What is action and reward in a neural network which learns weights by reinforcement learning

My goal is to predict customer churn. I want to use reinforcement learning to train a recurrent neural network which predicts a target response for its input.
I understand that the state is represented by the input to the network at each time, but I don't understand how the action is represented. Is it the values of weights which the neural network should decide to choose by some formulas?
Also, how should we create a reward or punishment to teach the neural network its weights as we don't know the target response for each input neurons?

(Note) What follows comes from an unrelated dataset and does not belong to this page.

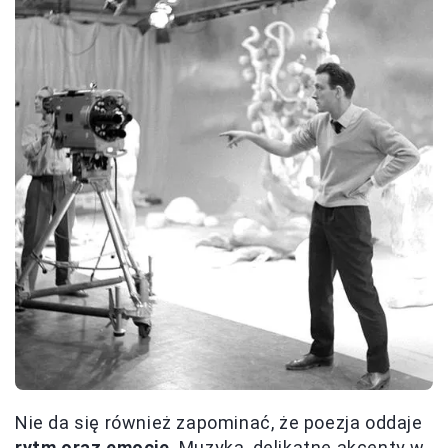
Nie da się również zapominać, że poezja oddaje
rytm oraz emocje
. Muzyka, delikatne akcenty w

The aim of reinforcement learning is typically to maximize long term reward for an agent playing a game of sorts (a Markov Decision Process). In typical reinforcement learning usage, neural networks are used to approximate the Q-function. So, the network's input is the state and action (or a feature representations thereof), and the output is the value of taking that action in that state. Reinforcement learning algorithms like Q-learning provide the details on how to choose actions at a given time step, and also dictate how updates to the value function should be done.
It isn't clear how your specific goal of building a customer churn model might be formulated as a Markov Decision Problem. You could define your states to be statistics about customers' interactions with the company website, but it isn't clear what the actions might be, because it isn't clear what the agent is and what it can do. This is also why you are finding it difficult to define a reward function. The reward function should tell the agent if it's doing a good job. So, if we're imagining an MDP where the agent is trying to minimize customer churn, we might provide a negative reward proportional to the number of customers that turn over.
I don't think you want to learn a Q-function. I think it's more likely that you are interested simply in supervised learning, where you have some sample data and you want to learn a function that will tell you how much churn there will be. For this, you should be looking towards gradient descent methods and forward/backward propagation for training your neural network.